Após abastecimento em Arouca, lá atingi a placa da Garganta do Paiva. Fotos da placa, do rio, da garganta e dos passadiços, protelando a partida. Continuando, lentamente, faltavam pouco mais de 4km para Alvarenga (terra afamada pelos bifes de vitela arouquesa), mas o fosso puxava-me para baixo. O tempo passava sem que os, poucos, quilómetros desfilassem. Uma paragem intermédia aproveitando uma sombra permitiu quebrar o feitiço dando-me forças para, dois quilómetros à frente, atingir o primeiro tasco disponível. Com estes movimentos de caracol se foram as duas horas de vantagem que trazia.

Alvarenga passou, sem paragem, pedalando para a próxima dificuldade: subida às Portas de Montemuro, pela Faifa. O fim da tarde, com temperaturas mais amenas, simplificou a tarefa. Chegada ao PC já de luzes acesas, acelerando na descida para a segunda noite de descanso em Cinfães. Ao jantar, o chorado bife, antes da dormida.

A noite foi passada na Pensão Varanda de Cinfães. Este local encerra cedo, incompatível com os horários da SR, tendo-me obrigado a uma visita na semana anterior para articular a logística. Entrei e saí sem ver vivalma, o desjejum previamente articulado com a dona da pensão. Noite quente com o sono difícil pelo que antecipei a saída para as 6H00.

Terceira etapa, última descida ao Douro, seguida da passagem para o vale do Tâmega. Em Amarante foi tempo de reforço alimentar antes de abordar a N15 até ao Alto de Espinho. Esta é uma subida longa mas muito agradável de se fazer. Estrada com pendentes contidas, boas paisagens e floresta que vai proporcionando sombra e fontes frescas para abastecimento.

Três gerações de estradas, um só destino

Fechado mais um PC, descida à Campeã, subida às eólicas pela N304 e descida… Mas que descida! Esta é uma descida a sério, desafogada, desimpedida de vistas… até ao Parque de Merendas do Rio Olo.

Há que desfrutar, até porque depois é necessário forçar a pernas de novo para atingir Mondim de Basto. A visão do Monte Farinha convidaria a mais uma ascensão, não fosse o percurso da SR ter já acumulado que enjoa. Nova paragem para reforço, preparação para a última dificuldade do trajeto.

Subida(s) ao Viso. Penúltimo PC, antes da chegada. A subida chega repentinamente, com uma cortada à direita na entrada de Celorico, empinando-se desde o início. Mais uma vez o calor faz mossa, os números sobem, pendente e temperatura, inclementes. Paragem no início, para refrescar, paragem no Alto da primeira parte, para arrefecer o motor, paragem no penedo do Viso, para a fotografia e festejar, que a coisa estava feita.
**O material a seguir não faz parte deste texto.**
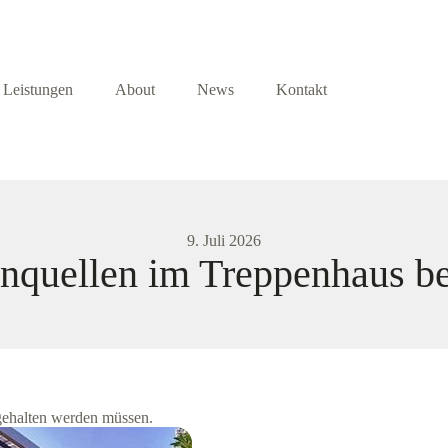
Leistungen
About
News
Kontakt
9. Juli 2026
nquellen im Treppenhaus be
 gehalten werden müssen.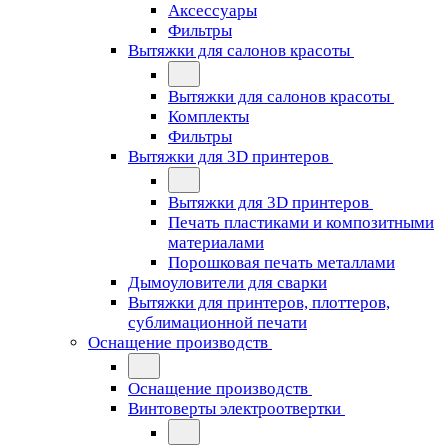
Аксессуары
Фильтры
Вытяжки для салонов красоты
Вытяжки для салонов красоты
Комплекты
Фильтры
Вытяжки для 3D принтеров
Вытяжки для 3D принтеров
Печать пластиками и композитными
материалами
Порошковая печать металлами
Дымоуловители для сварки
Вытяжки для принтеров, плоттеров,
сублимационной печати
Оснащение производств
Оснащение производств
Винтоверты электроотвертки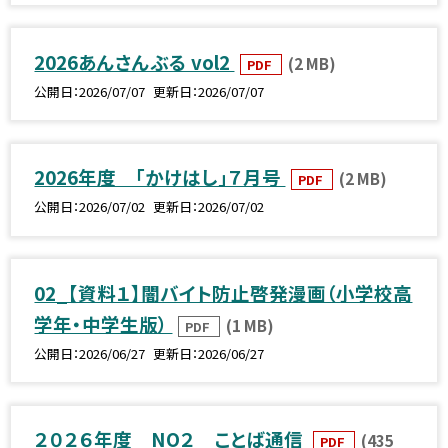
2026あんさんぶる vol2
(2 MB)
PDF
公開日
2026/07/07
更新日
2026/07/07
2026年度 「かけはし」７月号
(2 MB)
PDF
公開日
2026/07/02
更新日
2026/07/02
02_【資料１】闇バイト防止啓発漫画（小学校高
学年・中学生版）
(1 MB)
PDF
公開日
2026/06/27
更新日
2026/06/27
２０２６年度 NO２ ことば通信
(435
PDF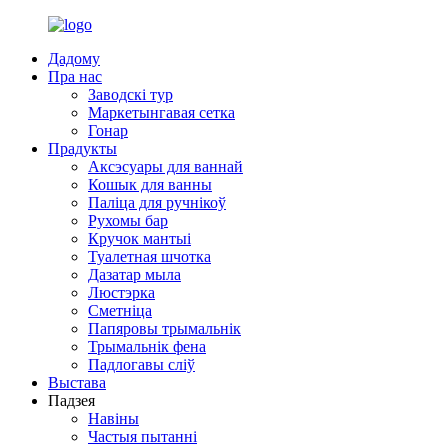
Дадому
Пра нас
Заводскі тур
Маркетынгавая сетка
Гонар
Прадукты
Аксэсуары для ваннай
Кошык для ванны
Паліца для ручнікоў
Рухомы бар
Кручок мантыі
Туалетная шчотка
Дазатар мыла
Люстэрка
Сметніца
Папяровы трымальнік
Трымальнік фена
Падлогавы сліў
Выстава
Падзея
Навіны
Частыя пытанні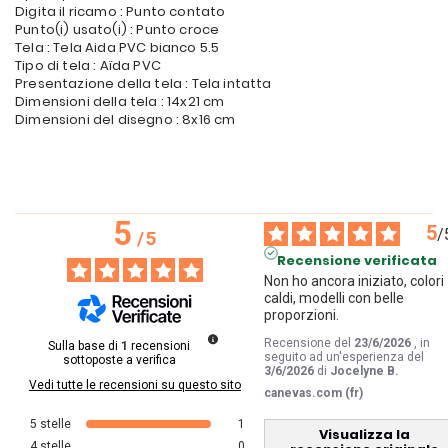
Digita il ricamo : Punto contato
Punto(i) usato(i) : Punto croce
Tela : Tela Aida PVC bianco 5.5
Tipo di tela : Aïda PVC
Presentazione della tela : Tela intatta
Dimensioni della tela : 14x21 cm
Dimensioni del disegno : 8x16 cm
5
5
/
/
5
Recensione verificata
Non ho ancora iniziato, colori 
caldi, modelli con belle 
proporzioni.
Recensione del
23/6/2026
, in
Sulla base di
1
recensioni
seguito ad un'esperienza del
sottoposte a verifica
3/6/2026
di
Jocelyne B.
Vedi tutte le recensioni su questo sito
canevas.com (fr)
5
stelle
1
Visualizza la
4
stelle
0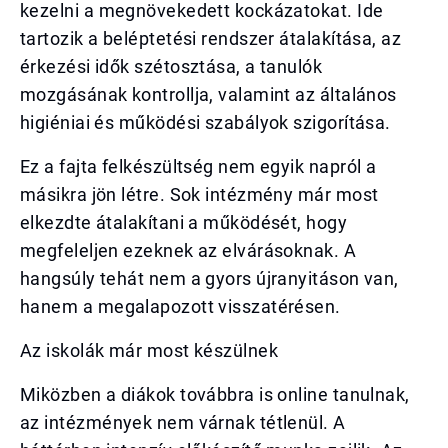
kezelni a megnövekedett kockázatokat. Ide
tartozik a beléptetési rendszer átalakítása, az
érkezési idők szétosztása, a tanulók
mozgásának kontrollja, valamint az általános
higiéniai és működési szabályok szigorítása.
Ez a fajta felkészültség nem egyik napról a
másikra jön létre. Sok intézmény már most
elkezdte átalakítani a működését, hogy
megfeleljen ezeknek az elvárásoknak. A
hangsúly tehát nem a gyors újranyitáson van,
hanem a megalapozott visszatérésen.
Az iskolák már most készülnek
Miközben a diákok továbbra is online tanulnak,
az intézmények nem várnak tétlenül. A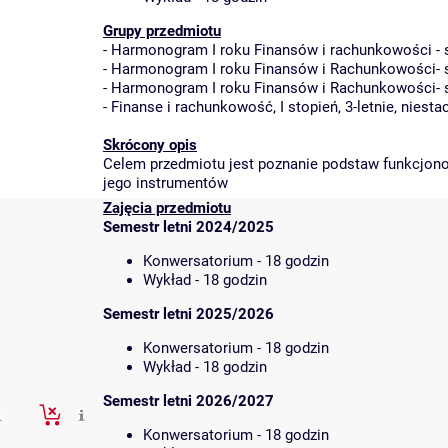
Grupy przedmiotu
-
Harmonogram I roku Finansów i rachunkowości - st
-
Harmonogram I roku Finansów i Rachunkowości- stu
-
Harmonogram I roku Finansów i Rachunkowości- stu
-
Finanse i rachunkowość, I stopień, 3-letnie, niesta
Skrócony opis
Celem przedmiotu jest poznanie podstaw funkcjono
jego instrumentów
Zajęcia przedmiotu
Semestr letni 2024/2025
Konwersatorium - 18 godzin
Wykład - 18 godzin
Semestr letni 2025/2026
Konwersatorium - 18 godzin
Wykład - 18 godzin
Semestr letni 2026/2027
Konwersatorium - 18 godzin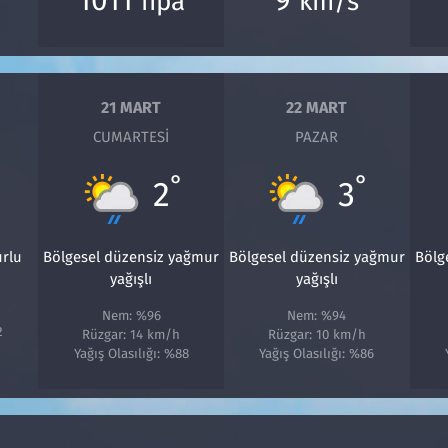
hpa
km/s
21 MART
22 MART
CUMARTESI
PAZAR
°
°
2
3
urlu
Bölgesel düzensiz yağmur
Bölgesel düzensiz yağmur
Bölg
yağışlı
yağışlı
Nem: %96
Nem: %94
2
Rüzgar: 14 km/h
Rüzgar: 10 km/h
Yağış Olasılığı: %88
Yağış Olasılığı: %86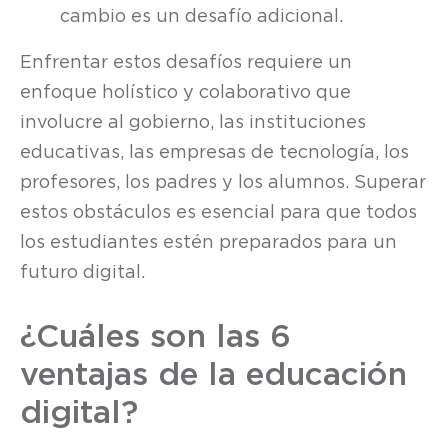
cambio es un desafío adicional.
Enfrentar estos desafíos requiere un
enfoque holístico y colaborativo que
involucre al gobierno, las instituciones
educativas, las empresas de tecnología, los
profesores, los padres y los alumnos. Superar
estos obstáculos es esencial para que todos
los estudiantes estén preparados para un
futuro digital.
¿Cuáles son las 6
ventajas de la educación
digital?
Descida até Fafe e entrada na Pista de Cicloturismo, pela antiga via-férrea, últimos quilómetros sem preocupações com o trânsito.

Chegada pela 17H00, com 4H30 de folga relativamente ao tempo máximo previsto no novo regulamento. Sem furos, sem avarias, sem mazelas, sem incidentes (para além dos recontros com os cães), apenas calor, muito calor… e a satisfação pelo desafio ultrapassado.
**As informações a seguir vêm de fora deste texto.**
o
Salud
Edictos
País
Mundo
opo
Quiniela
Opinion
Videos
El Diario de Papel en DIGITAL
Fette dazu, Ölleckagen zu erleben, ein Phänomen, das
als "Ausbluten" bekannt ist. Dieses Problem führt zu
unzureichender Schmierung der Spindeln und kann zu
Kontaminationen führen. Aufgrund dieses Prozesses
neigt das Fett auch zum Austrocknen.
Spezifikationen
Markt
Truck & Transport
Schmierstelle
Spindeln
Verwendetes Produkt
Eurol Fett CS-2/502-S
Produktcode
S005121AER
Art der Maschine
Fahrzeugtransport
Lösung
A motorista já esperava, para as fotos finais. Arrumada a bicicleta no carro foi tempo de tirar a barriga de misérias: um tiramisu e uma cerveja preta.
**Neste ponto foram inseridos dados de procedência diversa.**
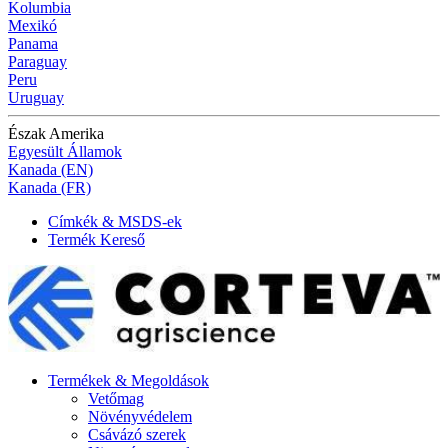
Kolumbia
Mexikó
Panama
Paraguay
Peru
Uruguay
Észak Amerika
Egyesült Államok
Kanada (EN)
Kanada (FR)
Címkék & MSDS-ek
Termék Kereső
Termékek & Megoldások
Vetőmag
Növényvédelem
Csávázó szerek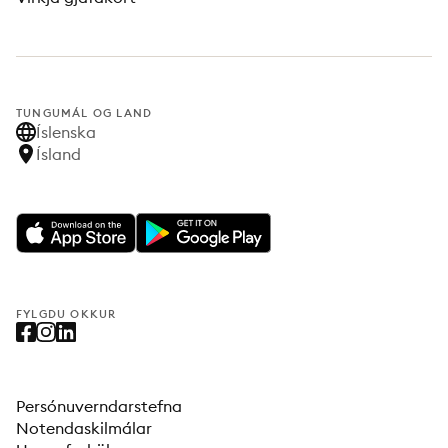
TUNGUMÁL OG LAND
Íslenska
Ísland
FYLGDU OKKUR
Persónuverndarstefna
Notendaskilmálar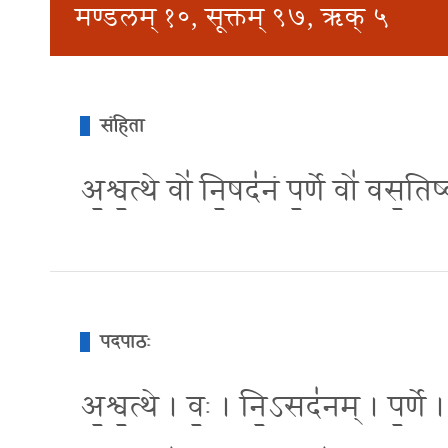
मण्डलम् १०, सूक्तम् ९७, ऋक् ५
संहिता
अ॒श्व॒त्थे वो॑ नि॒षद॑नं प॒र्णे वो॑ वस
पदपाठः
अ॒श्व॒त्थे । वः॒ । नि॒ऽसद॑नम् । प॒र्णे 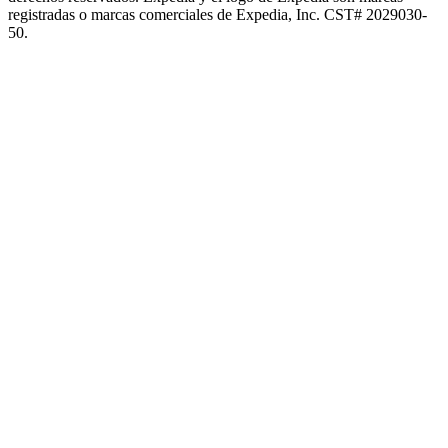
registradas o marcas comerciales de Expedia, Inc. CST# 2029030-
50.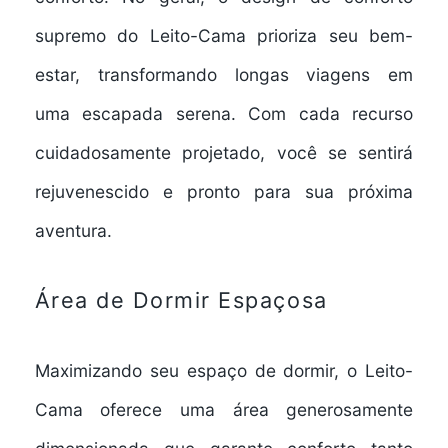
supremo
do Leito-Cama prioriza seu bem-
estar, transformando longas viagens em
uma
escapada serena
. Com cada recurso
cuidadosamente projetado, você se sentirá
rejuvenescido e pronto para sua próxima
aventura.
Área de Dormir Espaçosa
Maximizando seu espaço de dormir, o Leito-
Cama oferece uma
área generosamente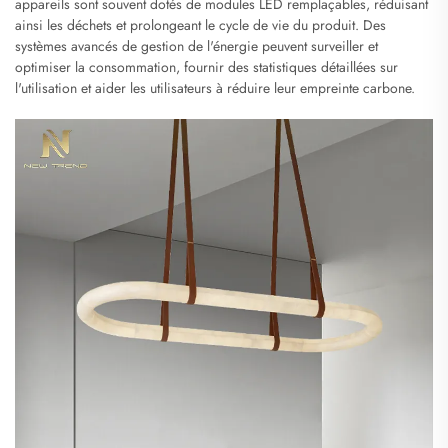
appareils sont souvent dotés de modules LED remplaçables, réduisant
ainsi les déchets et prolongeant le cycle de vie du produit. Des
systèmes avancés de gestion de l'énergie peuvent surveiller et
optimiser la consommation, fournir des statistiques détaillées sur
l'utilisation et aider les utilisateurs à réduire leur empreinte carbone.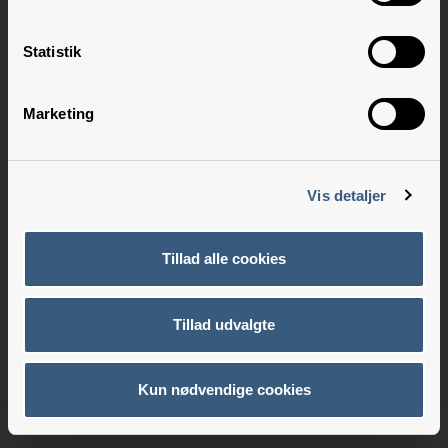
Statistik
Marketing
Vis detaljer
Tillad alle cookies
Tillad udvalgte
Kun nødvendige cookies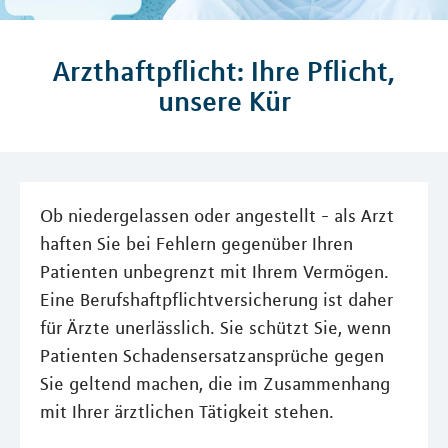
Arzthaftpflicht: Ihre Pflicht,
unsere Kür
Ob niedergelassen oder angestellt - als Arzt
haften Sie bei Fehlern gegenüber Ihren
Patienten unbegrenzt mit Ihrem Vermögen.
Eine Berufshaftpflichtversicherung ist daher
für Ärzte unerlässlich. Sie schützt Sie, wenn
Patienten Schadensersatzansprüche gegen
Sie geltend machen, die im Zusammenhang
mit Ihrer ärztlichen Tätigkeit stehen.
Para quem gosta de números (retirados da análise IBPindex do ficheiro gpx gravado pelo ETrex 20):

  • 618km, com 13700m de acumulado;
  • 17.9km/h de velocidade média em andamento;
  • 55H20 no total, das quais 20H40 parado (7H50 na primeira noite e 8H00 na segunda).

Percurso muito bom, André / Valter / Vitor.